10-year-old brings comforts of home to fire victims

Huggable Heroes program recognizes Arundel girl's healing spirit

  • Ten-year-old Lauren Hontz, a semifinalist for "Huggable Heroes," poses with new plush animals from bags of goodies for donation.
Ten-year-old Lauren Hontz, a semifinalist for "Huggable… (Karl Merton Ferron, Baltimore…)
April 07, 2013|By Laura Lefavor, The Baltimore Sun

When the Hontz family lost their Hanover home to a fire last summer, it wasn't long before they started missing the basic necessities. First, it was a toothbrush. Then, a Band-Aid. But for Lauren Hontz, who was just 9 years old at the time, all she really wanted was a blanket to call her own.

The family quickly received more blankets than they could possibly use, which gave Lauren an idea. If all she wanted was a blanket after her fire, then wouldn't other people want one too? With this in mind, she asked her parents if they could donate the extras.

"I didn't think much of it," said Jennifer Hontz, Lauren's mother. "We put the blankets in a bin to save for later. But then, things started taking off on their own."

After just one month the fourth grader at Monarch Academy Public Charter School had started Lauren's Luggage, a charity that helps families in the aftermath of fires and other emergencies. Packing bags full of essentials such as toiletries, pillows and of course, a blanket, as well as toys, Lauren hopes to comfort those who are in a situation similar to the one she faced not even a year ago. And according to her mother, it's not much more complicated than that.

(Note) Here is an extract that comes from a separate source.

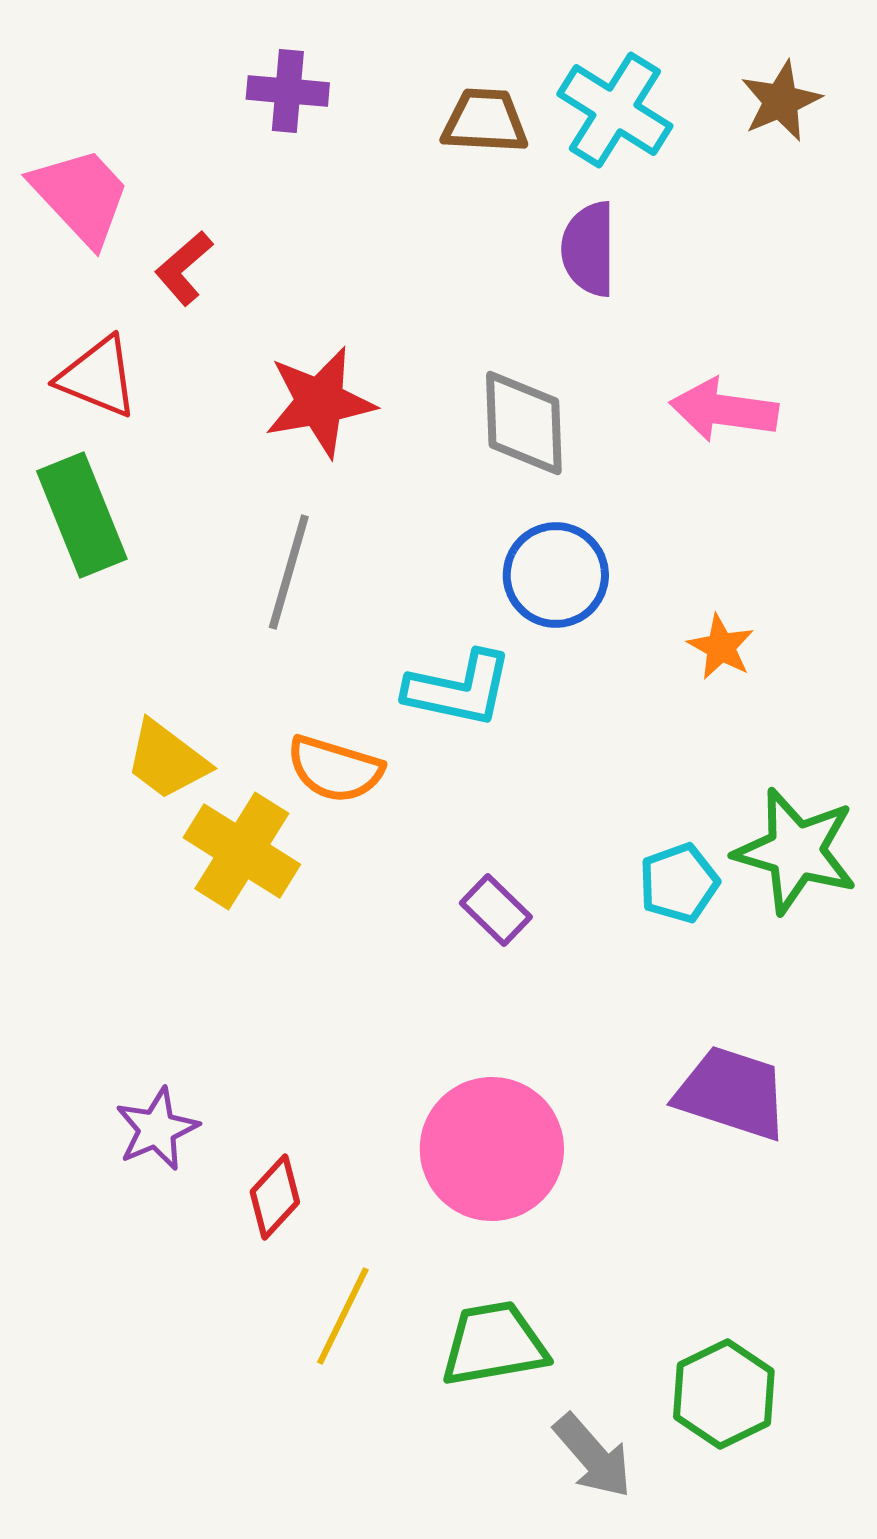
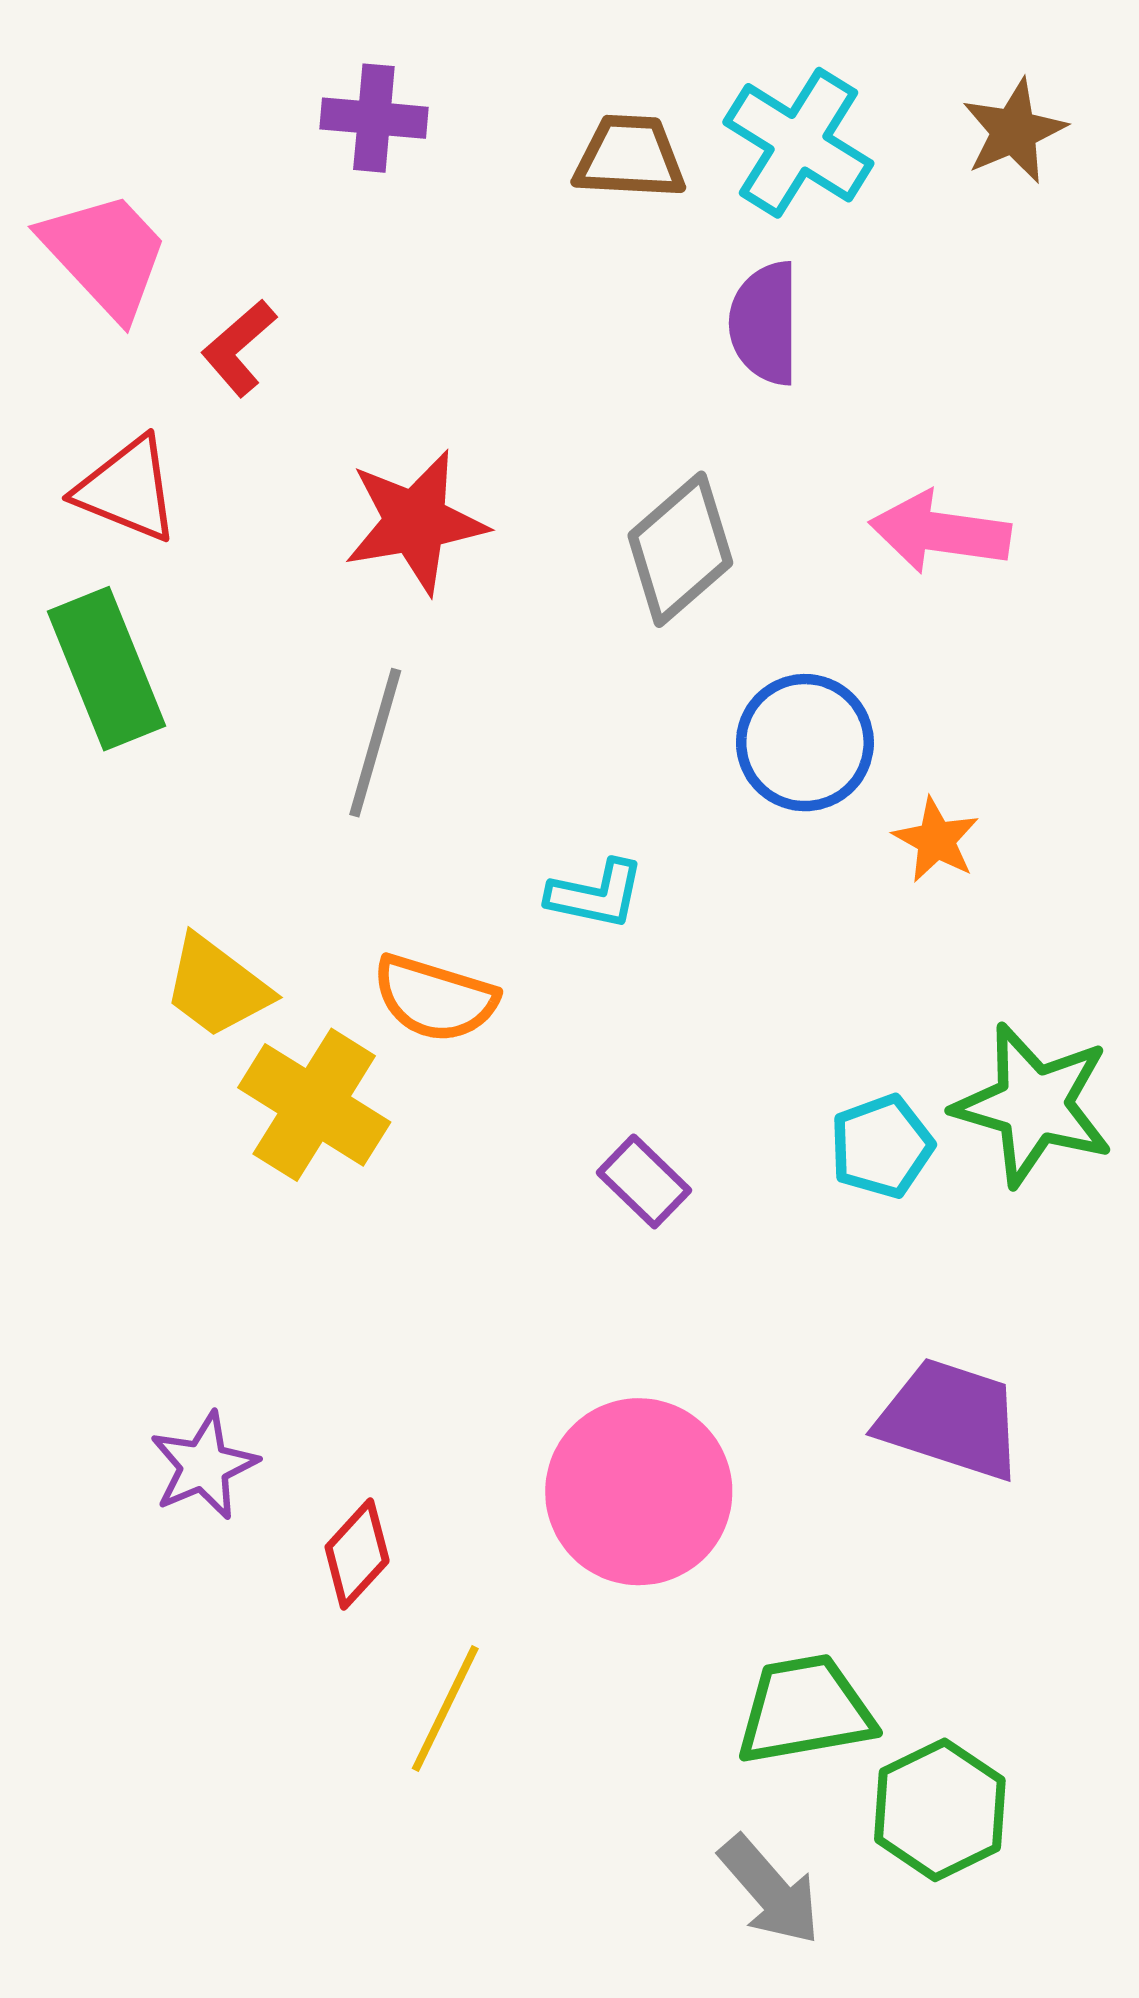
gray diamond: (524, 423) -> (680, 549), turned 51
blue circle: (556, 575) -> (805, 743), moved
cyan L-shape: (459, 689) -> (596, 894), size x0.7
green trapezoid: (494, 1344) -> (805, 1710), moved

"There really isn't an elaborate explanation," she said. "Lauren took a difficult experience and immediately thought of someone else. All we could do was throw ourselves behind it."

With the help of her mother and the rest of her family, Lauren, now 10, has been able to deliver her luggage to places such as the Johns Hopkins Pediatric Burn Center and local fire departments. And while her efforts started out small, they have quickly gained noticed.

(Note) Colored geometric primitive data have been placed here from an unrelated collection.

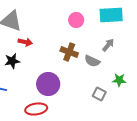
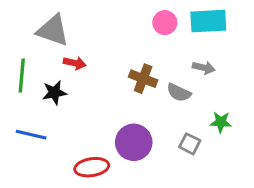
pink circle: (76, 20) -> (165, 23), moved
gray arrow: (108, 45) -> (204, 68), turned 64
purple circle: (48, 84) -> (134, 142), moved

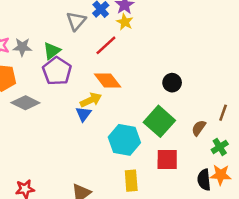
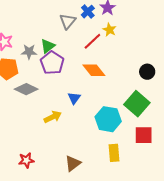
yellow star: (125, 22) -> (109, 30), moved
gray star: (22, 47) -> (29, 52), moved
yellow arrow: (91, 100) -> (53, 117), moved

In March, Lauren learned that she's one of 80 semifinalists in the nation for Huggable Heroes, a program sponsored by Build-A-Bear Workshop that recognizes young volunteers who are trying to make a difference in their communities. Build-A-Bear hopes to encourage youth to continue doing service and inspire others to do the same. The 10 winners will be announced this summer, receiving a scholarship as well as a monetary donation for the charity of their choice.

According to Kim Busch, manager of Build-A-Bear's Annapolis location, past Huggable Heroes have raised $9.4 million for their causes and collected 316 million items to be donated.

"It's amazing how many people have been touched by the program — not just in the kids' local communities, but all over the world because of their service," said Busch.

For Lauren, knowing that she reached someone is exactly what makes her work worthwhile. "The best part is the feeling after we give stuff out," she said. "I like feeling like I helped someone."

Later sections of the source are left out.